Species of Concern Profile: Black-footed Albatross
Imagine driving from Seattle to Maine to get lobster take-out for dinner. That’s about the distance that a Black-footed Albatross parent travels from its nesting grounds in Hawaii to the West Coast of the US to get a meal. It seems incredible that any animal would travel that far to look for food, but it must pay off because Black-footed Albatross regularly show up in the productive, upwelling waters from California to Washington in search of fish eggs, squid and small surface crustaceans.
For a brief moment, both Black-footed Albatross parents attend a chick on Tern Island. (C. Baduini)
With a wing span of more than two meters (!) Black-footed Albatross are masters of long distance travel. Long, narrow wings give albatross the benefit of a high aspect ratio—think airplane gliders—allowing them to literally surf the wind. Instead of flapping constantly, like a murre or a duck, albatross soar “dynamically” by coming in low over the ocean’s surface and banking into the wind. The flight pattern resembles a swooping, stretched-out slinky, and costs almost no energy. Albatross even have a special elbow notch, allowing them to lock their wings outstretched and give their muscles a break. These guys really are the “hybrids” of the bird world.
Returning to colonies in the northwest Hawaiian Islands in mid-October, Black-foots spend days getting reacquainted. Dancing, prancing, sky pointing, shy sideways looks and bill clapping are all part of the annual ritual. Females lay one egg a year, in November. Both parents incubate and attend the chick, but growth is a long process for such big birds; it takes until early summer for the young albatross to fledge.
How do we know where they go? This female Black-footed Albatross, satellite tagged on Tern Island, traveled a total of 12,000 km in 23 days in April 2007. (D. Anderson)

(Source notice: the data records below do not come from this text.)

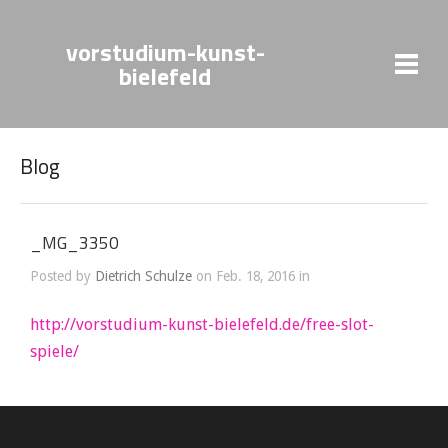
vorstudium-kunst-
bielefeld
Blog
_MG_3350
Posted by
Dietrich Schulze
on Feb. 18, 2016 in
http://vorstudium-kunst-bielefeld.de/free-slot-
spiele/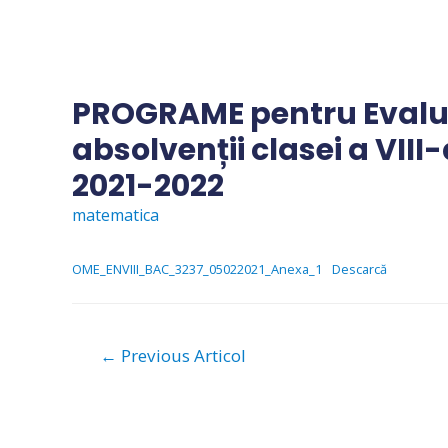
Skip
to
content
PROGRAME pentru Evalu
absolvenții clasei a VIII-
2021-2022
matematica
OME_ENVIII_BAC_3237_05022021_Anexa_1
Descarcă
Navigare
←
Previous Articol
în
articole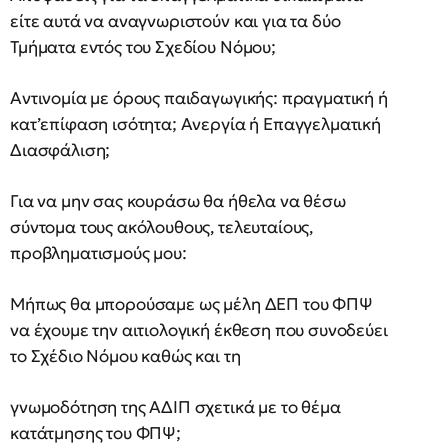
είτε αυτά να αναγνωριστούν και για τα δύο
Τμήματα εντός του Σχεδίου Νόμου;
Αντινομία με όρους παιδαγωγικής: πραγματική ή
κατ’επίφαση ισότητα; Ανεργία ή Επαγγελματική
Διασφάλιση;
Για να μην σας κουράσω θα ήθελα να θέσω
σύντομα τους ακόλουθους, τελευταίους,
προβληματισμούς μου:
Μήπως θα μπορούσαμε ως μέλη ΔΕΠ του ΦΠΨ
να έχουμε την αιτιολογική έκθεση που συνοδεύει
το Σχέδιο Νόμου καθώς και τη
γνωμοδότηση της ΑΔΙΠ σχετικά με το θέμα
κατάτμησης του ΦΠΨ;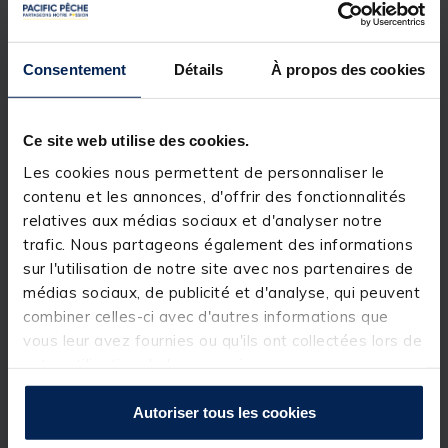
couvercle articulé comporte un insert en mousse
pour accrocher vos leurres et un petit compartiment
pour les autres fournitures de pêche. Cette section
est dotée de deux séparateurs amovibles
Consentement
Détails
À propos des cookies
permettant de varier la taille des compartiments.
Ce site web utilise des cookies.
Les cookies nous permettent de personnaliser le
Étui en plastique transparent avec couvercle à
charnière
contenu et les annonces, d'offrir des fonctionnalités
relatives aux médias sociaux et d'analyser notre
Insert en mousse avec fentes prédécoupées
trafic. Nous partageons également des informations
Deux séparateurs en plastique amovibles
sur l'utilisation de notre site avec nos partenaires de
médias sociaux, de publicité et d'analyse, qui peuvent
Fermeture sécurisée par loquet en plastique
combiner celles-ci avec d'autres informations que
Patte de suspension en plastique amovible
vous leur avez fournies ou qu'ils ont collectées lors de
votre utilisation de leurs services.
Détails
Autoriser tous les cookies
Caractéristiques de la
Slit Form 820ND
: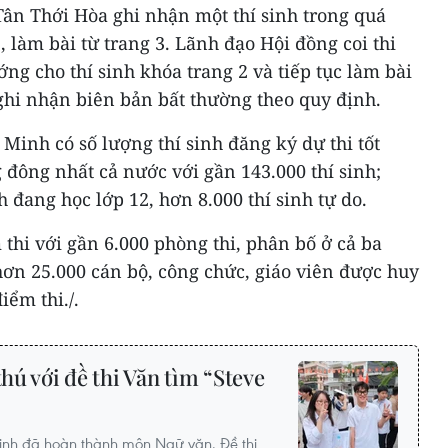
Tân Thới Hòa ghi nhận một thí sinh trong quá
, làm bài từ trang 3. Lãnh đạo Hội đồng coi thi
ng cho thí sinh khóa trang 2 và tiếp tục làm bài
 ghi nhận biên bản bất thường theo quy định.
inh có số lượng thí sinh đăng ký dự thi tốt
đông nhất cả nước với gần 143.000 thí sinh;
h đang học lớp 12, hơn 8.000 thí sinh tự do.
thi với gần 6.000 phòng thi, phân bố ở cả ba
hơn 25.000 cán bộ, công chức, giáo viên được huy
iểm thi./.
thú với đề thi Văn tìm “Steve
í sinh đã hoàn thành môn Ngữ văn. Đề thi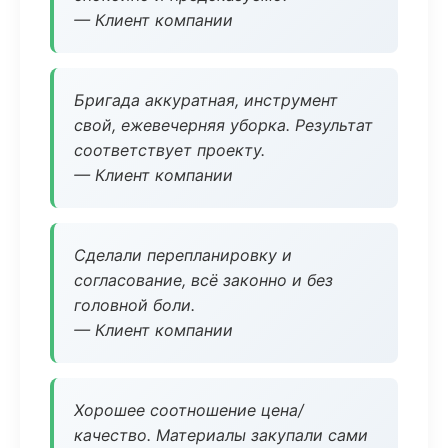
— Клиент компании
Бригада аккуратная, инструмент
свой, ежевечерняя уборка. Результат
соответствует проекту.
— Клиент компании
Сделали перепланировку и
согласование, всё законно и без
головной боли.
— Клиент компании
Хорошее соотношение цена/
качество. Материалы закупали сами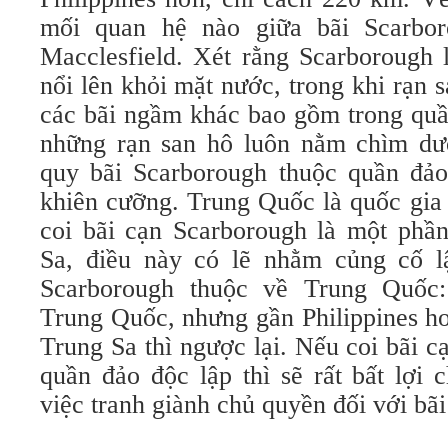
mối quan hệ nào giữa bãi Scarbo
Macclesfield. Xét rằng Scarborough 
nổi lên khỏi mặt nước, trong khi rạn 
các bãi ngầm khác bao gồm trong quầ
những rạn san hô luôn nằm chìm dướ
quy bãi Scarborough thuộc quần đảo
khiên cưỡng. Trung Quốc là quốc gia 
coi bãi cạn Scarborough là một phầ
Sa, điều này có lẽ nhằm củng cố l
Scarborough thuộc về Trung Quốc:
Trung Quốc, nhưng gần Philippines hơ
Trung Sa thì ngược lại. Nếu coi bãi 
quần đảo độc lập thì sẽ rất bất lợi
việc tranh giành chủ quyền đối với bã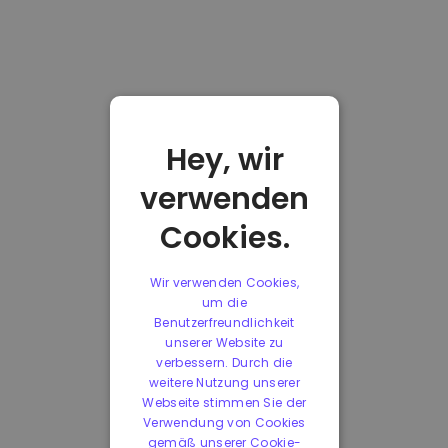
Hey, wir
verwenden
Cookies.
Wir verwenden Cookies,
um die
Benutzerfreundlichkeit
unserer Website zu
verbessern. Durch die
weitere Nutzung unserer
Webseite stimmen Sie der
Verwendung von Cookies
gemäß unserer Cookie-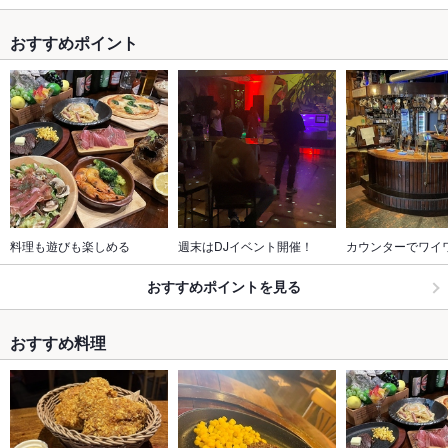
おすすめポイント
料理も遊びも楽しめる
週末はDJイベント開催！
カウンターでワイ
おすすめポイントを見る
おすすめ料理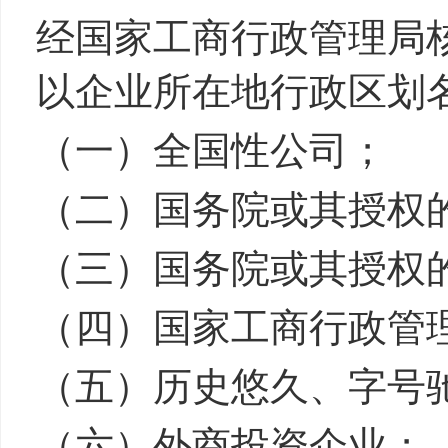
经国家工商行政管理局
以企业所在地行政区划
（一）全国性公司
（二）国务院或其授权
（三）国务院或其授权
（四）国家工商行政管
（五）历史悠久、字
（六）外商投资企业；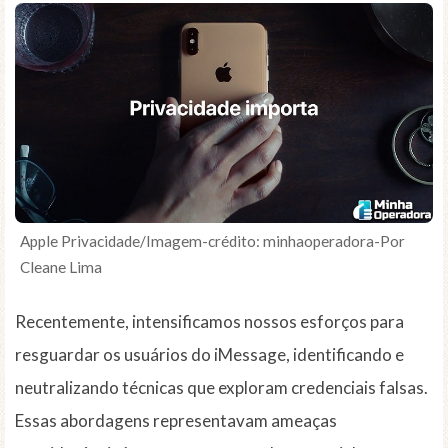
Apple Privacidade/Imagem-crédito: minhaoperadora-Por
Cleane Lima
Recentemente, intensificamos nossos esforços para
resguardar os usuários do iMessage, identificando e
neutralizando técnicas que exploram credenciais falsas.
Essas abordagens representavam ameaças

One of three albatross species in the North Pacific —Laysan and Short-tailed are the other two—Black-foots regularly wash up on COASST beaches along the West Coast, mainly in June and July, when parents are finally freed from the long months of tending to the chick. Our counts for Black-foots were highest in 2004 and 2005 (13 and 16), but our highest “capture” rate (BFAL per outer coast survey) occurred in 2001, when one in 20 surveys yielded a Black-foot find.